Andererseits können Twitter und Facebook für Amateursportler auch ein wichtiges Mittel zur Selbstvermarktung sein?
Absolut. Wir haben mit der Nationalmannschaft eine eigene Facebookseite, und ich sage den Jungs: Wenn ihr so etwas macht, macht es richtig! In Südafrika könnte man zum Beispiel eine Patenschaft mit einer Township ins Leben rufen. Das wäre eine geile Sache, die man posten könnte. Dann hätte man nicht diesen geistigen Dünnpfiff. Aber da muss man natürlich auch ein bisschen Hirnschmalz reinstecken. Und dann wird es wieder schwierig. Das finde ich schade.

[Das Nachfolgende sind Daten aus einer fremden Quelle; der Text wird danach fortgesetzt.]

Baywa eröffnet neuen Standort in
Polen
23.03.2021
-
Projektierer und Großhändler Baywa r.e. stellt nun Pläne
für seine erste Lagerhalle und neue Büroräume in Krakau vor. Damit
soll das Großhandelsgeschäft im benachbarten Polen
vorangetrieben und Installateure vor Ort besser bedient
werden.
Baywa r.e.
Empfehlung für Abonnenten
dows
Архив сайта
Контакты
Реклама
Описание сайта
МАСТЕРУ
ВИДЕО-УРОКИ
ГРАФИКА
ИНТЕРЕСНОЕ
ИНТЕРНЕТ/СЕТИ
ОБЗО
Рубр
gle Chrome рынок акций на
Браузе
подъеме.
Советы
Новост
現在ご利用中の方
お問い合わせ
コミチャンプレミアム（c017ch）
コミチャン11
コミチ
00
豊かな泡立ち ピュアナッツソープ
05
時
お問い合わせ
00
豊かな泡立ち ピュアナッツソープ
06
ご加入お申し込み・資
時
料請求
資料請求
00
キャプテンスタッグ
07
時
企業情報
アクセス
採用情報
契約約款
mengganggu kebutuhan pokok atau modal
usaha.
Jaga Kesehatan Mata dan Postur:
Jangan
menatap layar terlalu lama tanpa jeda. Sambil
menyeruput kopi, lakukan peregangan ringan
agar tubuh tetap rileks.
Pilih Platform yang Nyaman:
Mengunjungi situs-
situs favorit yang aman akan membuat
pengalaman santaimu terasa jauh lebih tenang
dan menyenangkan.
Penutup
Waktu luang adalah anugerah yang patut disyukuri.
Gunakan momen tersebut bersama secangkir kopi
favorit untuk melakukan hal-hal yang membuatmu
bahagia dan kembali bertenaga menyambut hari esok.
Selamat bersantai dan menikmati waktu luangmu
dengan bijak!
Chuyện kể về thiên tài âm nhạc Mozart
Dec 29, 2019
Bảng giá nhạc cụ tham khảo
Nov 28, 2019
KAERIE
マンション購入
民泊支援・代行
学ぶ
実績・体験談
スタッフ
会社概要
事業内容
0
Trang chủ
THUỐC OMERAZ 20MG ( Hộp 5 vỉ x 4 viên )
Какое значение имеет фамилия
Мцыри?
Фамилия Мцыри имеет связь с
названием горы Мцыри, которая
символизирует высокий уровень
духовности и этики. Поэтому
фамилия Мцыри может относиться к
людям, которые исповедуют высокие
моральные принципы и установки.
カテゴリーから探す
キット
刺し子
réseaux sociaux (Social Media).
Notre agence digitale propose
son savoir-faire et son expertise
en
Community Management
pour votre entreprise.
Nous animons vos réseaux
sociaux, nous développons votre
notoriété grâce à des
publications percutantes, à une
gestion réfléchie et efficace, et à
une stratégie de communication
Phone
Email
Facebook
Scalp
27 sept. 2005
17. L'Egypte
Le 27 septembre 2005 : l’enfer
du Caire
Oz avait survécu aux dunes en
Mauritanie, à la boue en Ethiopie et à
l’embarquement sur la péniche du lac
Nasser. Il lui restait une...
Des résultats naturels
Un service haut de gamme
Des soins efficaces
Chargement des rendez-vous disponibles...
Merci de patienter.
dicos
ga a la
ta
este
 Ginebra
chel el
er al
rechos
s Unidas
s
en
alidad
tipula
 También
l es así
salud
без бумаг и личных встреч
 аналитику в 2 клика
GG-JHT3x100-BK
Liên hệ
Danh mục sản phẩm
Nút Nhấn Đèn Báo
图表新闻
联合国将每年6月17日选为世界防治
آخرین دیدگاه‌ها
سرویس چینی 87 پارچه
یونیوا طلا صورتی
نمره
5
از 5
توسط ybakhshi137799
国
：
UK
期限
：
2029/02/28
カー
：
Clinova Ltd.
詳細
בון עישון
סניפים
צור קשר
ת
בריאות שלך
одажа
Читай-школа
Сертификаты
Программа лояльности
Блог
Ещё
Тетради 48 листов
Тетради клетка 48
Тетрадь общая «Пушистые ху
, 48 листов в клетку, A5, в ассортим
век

Sie haben von einer Junkie-Mentalität gesprochen. Haben Sie schon Entzugserscheinungen festgestellt? Schweißausbrüche, Zittern, unkontrolliertes Daumenzucken?
Das nicht, aber es gibt eine Art Grundnervosität: Oh Gott, vielleicht verpasse ich was. Das ist, wie wenn Sie ein paar Tage Ihre Mails nicht abgerufen haben. Dann denken Sie auch: Hoffentlich schaffe ich es, die alle abzuarbeiten.
Gibt es auch positive Effekte?
Man hat schon den Eindruck, dass es der Gruppe gut tut. Als wir in Südafrika vom Training ins Hotel gefahren sind, gab es plötzlich wieder Unterhaltung im Bus. Es entsteht ein positiver Geräuschpegel. Vorher hattest du auch einen Geräuschpegel. Aber da hat es nur gepiept und gesummt.
Das Gespräch führte Stefan Hermanns.